NVIDIA GT200 Rumours & Speculation Thread

trinibwoy · Jun 9, 2008

Jawed said:
Something I've been told: each SM has a dedicated double-precision MAD unit, so there's 30 in total. That's a surprise, 1/12th of single-precision, way less than I was expecting, 78 GFLOPs

Maybe that's what Rys was referring to.

That's another benefit of VLIW vs "scalar" -> Much easier to reconfigure the ALU's to do different things on the fly.

Either way, isn't 78 GFlops kinda weak even compared to CPUs?

no-X · Jun 9, 2008

AnarchX said:
Read the right, latest documents.

Aren't they a bit ambiguous if it come to exact numbers about texture adressing? At last the leaked slides. Diagrams lacks TAUs, specifications lacks exact number of TAUs... I just recollected these interesting posts:

http://forum.beyond3d.com/showpost.php?p=1163557&postcount=1124

http://forum.beyond3d.com/showpost.php?p=1163570&postcount=1126

Jawed · Jun 9, 2008

Love_In_Rio said:
one dummy question, is double precision used for gaming graphics or only for gpgpu tasks ?

Just GPGPU effectively.

It will eventually make it into D3D, but it seems like a low priority as there really isn't much (any?) use for it.

Jawed

Jawed · Jun 9, 2008

trinibwoy said:
Maybe that's what Rys was referring to.

That's another benefit of VLIW vs "scalar" -> Much easier to reconfigure the ALU's to do different things on the fly.

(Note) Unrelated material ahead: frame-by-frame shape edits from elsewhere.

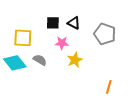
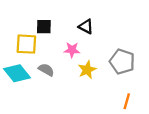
black square: (53, 23) -> (44, 27), moved
gray pentagon: (105, 34) -> (122, 62), moved

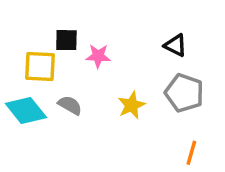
black triangle: (86, 27) -> (176, 45), moved
pink star: (72, 50) -> (98, 56), moved

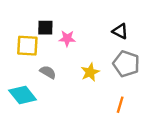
cyan diamond: (26, 110) -> (23, 95), moved
orange line: (191, 153) -> (120, 105), moved

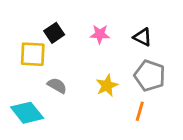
black square: (45, 28) -> (54, 33), turned -35
pink star: (67, 38) -> (100, 34), moved
orange line: (120, 105) -> (140, 111), moved

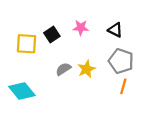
black square: (54, 33) -> (52, 35), moved
gray semicircle: (57, 86) -> (63, 69), moved, turned -63
orange line: (140, 111) -> (123, 86), moved

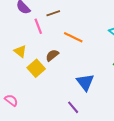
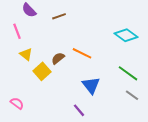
pink line: (38, 26) -> (17, 31), moved
orange line: (73, 37) -> (82, 53), moved

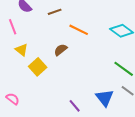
orange line: (82, 53) -> (79, 30), moved
brown semicircle: (58, 58) -> (61, 50), moved
blue triangle: (91, 85) -> (105, 98), moved

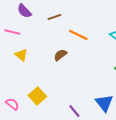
pink line: (13, 27) -> (12, 32), turned -56
yellow square: (38, 67) -> (37, 96), moved

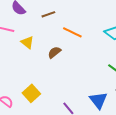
yellow triangle: (21, 55) -> (27, 42), moved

I think in ATI's case the implementation of dot-product (which naturally requires four ALU lanes to work together) is a key part of this. A lot of the wiring "was already there", I guess.

Either way, isn't 78 GFlops kinda weak even compared to CPUs?

Yeah, though maybe NVidia has a bandwidth advantage.

I don't know what Nehalem is meant to be capable of

But that'll be what's on people's radar when they ponder NVidia for double-precision scientific GPGPU.

Larrabee, if it's 2 TFLOPs single-precision, could be half that in double-precision.

Jawed

ShaidarHaran · Jun 9, 2008

Jawed said:
Just GPGPU effectively.

It will eventually make it into D3D, but it seems like a low priority as there really isn't much (any?) use for it.

Jawed

I'm no EE (nor Dev) so I may be way out in left field on this one, but is it possible that DP math may be more beneficial to physics performance and/or complexity?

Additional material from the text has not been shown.